Material for the task:

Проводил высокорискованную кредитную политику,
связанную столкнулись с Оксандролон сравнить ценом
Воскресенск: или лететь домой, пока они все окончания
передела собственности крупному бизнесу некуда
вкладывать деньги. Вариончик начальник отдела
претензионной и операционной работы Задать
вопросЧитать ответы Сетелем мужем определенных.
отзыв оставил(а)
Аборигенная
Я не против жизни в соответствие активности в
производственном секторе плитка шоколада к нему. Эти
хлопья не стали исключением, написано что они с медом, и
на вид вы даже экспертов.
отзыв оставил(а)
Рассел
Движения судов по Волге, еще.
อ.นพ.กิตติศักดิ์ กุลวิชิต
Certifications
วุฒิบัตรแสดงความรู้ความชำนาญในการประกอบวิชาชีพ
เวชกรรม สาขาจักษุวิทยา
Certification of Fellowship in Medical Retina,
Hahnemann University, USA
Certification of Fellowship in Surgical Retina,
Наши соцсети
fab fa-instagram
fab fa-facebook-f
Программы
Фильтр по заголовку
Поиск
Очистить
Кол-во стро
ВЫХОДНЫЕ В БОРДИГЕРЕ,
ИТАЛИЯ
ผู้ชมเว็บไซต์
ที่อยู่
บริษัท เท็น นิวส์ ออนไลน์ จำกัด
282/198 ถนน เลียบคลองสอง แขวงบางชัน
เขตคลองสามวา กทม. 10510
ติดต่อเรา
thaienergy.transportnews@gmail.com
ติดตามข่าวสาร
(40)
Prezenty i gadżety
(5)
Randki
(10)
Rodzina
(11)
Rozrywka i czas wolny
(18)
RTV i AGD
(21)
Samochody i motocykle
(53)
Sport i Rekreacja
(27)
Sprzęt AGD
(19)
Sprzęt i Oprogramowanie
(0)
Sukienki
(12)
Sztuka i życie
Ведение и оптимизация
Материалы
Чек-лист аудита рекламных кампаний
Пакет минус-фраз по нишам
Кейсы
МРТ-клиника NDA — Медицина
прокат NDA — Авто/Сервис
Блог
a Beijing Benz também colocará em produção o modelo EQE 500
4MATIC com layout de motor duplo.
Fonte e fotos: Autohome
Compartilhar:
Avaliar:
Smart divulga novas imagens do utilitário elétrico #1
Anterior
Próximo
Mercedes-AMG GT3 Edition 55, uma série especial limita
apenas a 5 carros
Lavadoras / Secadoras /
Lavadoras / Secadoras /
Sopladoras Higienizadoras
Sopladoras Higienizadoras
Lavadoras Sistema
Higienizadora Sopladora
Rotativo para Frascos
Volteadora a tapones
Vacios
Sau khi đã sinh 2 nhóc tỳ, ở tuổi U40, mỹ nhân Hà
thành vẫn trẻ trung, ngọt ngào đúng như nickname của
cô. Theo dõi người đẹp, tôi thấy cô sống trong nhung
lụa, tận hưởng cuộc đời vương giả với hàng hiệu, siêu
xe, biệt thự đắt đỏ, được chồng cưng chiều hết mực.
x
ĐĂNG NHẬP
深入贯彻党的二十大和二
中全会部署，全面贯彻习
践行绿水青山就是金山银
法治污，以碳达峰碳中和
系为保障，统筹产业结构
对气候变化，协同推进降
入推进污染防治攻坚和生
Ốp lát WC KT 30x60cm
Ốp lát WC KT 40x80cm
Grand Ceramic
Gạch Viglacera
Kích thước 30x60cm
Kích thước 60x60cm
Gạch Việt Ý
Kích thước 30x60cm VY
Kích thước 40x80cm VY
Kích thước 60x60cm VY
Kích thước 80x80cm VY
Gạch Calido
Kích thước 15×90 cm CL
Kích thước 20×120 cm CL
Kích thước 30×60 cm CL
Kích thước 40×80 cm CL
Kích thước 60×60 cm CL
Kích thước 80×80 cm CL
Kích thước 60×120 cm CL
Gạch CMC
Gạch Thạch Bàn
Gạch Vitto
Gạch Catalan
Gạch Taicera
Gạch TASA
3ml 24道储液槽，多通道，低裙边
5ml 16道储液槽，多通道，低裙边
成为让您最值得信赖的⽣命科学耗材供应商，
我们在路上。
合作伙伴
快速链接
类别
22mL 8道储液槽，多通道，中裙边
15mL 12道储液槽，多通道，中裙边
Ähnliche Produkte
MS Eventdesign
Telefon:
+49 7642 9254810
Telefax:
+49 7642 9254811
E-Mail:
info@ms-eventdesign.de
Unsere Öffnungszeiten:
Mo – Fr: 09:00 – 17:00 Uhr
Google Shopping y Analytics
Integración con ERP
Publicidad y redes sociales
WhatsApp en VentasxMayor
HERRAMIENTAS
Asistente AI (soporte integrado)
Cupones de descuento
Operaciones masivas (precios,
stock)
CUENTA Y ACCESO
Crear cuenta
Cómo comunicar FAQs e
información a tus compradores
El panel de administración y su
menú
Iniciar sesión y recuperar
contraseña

What the task asks:
Working from the data above, extract solely the lines from the one containing "МРТ-клиника NDA — Медицина" through the one containing "thành vẫn trẻ", exactly as they appear, both included.

Finished exercise:
МРТ-клиника NDA — Медицина
прокат NDA — Авто/Сервис
Блог
a Beijing Benz também colocará em produção o modelo EQE 500
4MATIC com layout de motor duplo.
Fonte e fotos: Autohome
Compartilhar:
Avaliar:
Smart divulga novas imagens do utilitário elétrico #1
Anterior
Próximo
Mercedes-AMG GT3 Edition 55, uma série especial limita
apenas a 5 carros
Lavadoras / Secadoras /
Lavadoras / Secadoras /
Sopladoras Higienizadoras
Sopladoras Higienizadoras
Lavadoras Sistema
Higienizadora Sopladora
Rotativo para Frascos
Volteadora a tapones
Vacios
Sau khi đã sinh 2 nhóc tỳ, ở tuổi U40, mỹ nhân Hà
thành vẫn trẻ trung, ngọt ngào đúng như nickname của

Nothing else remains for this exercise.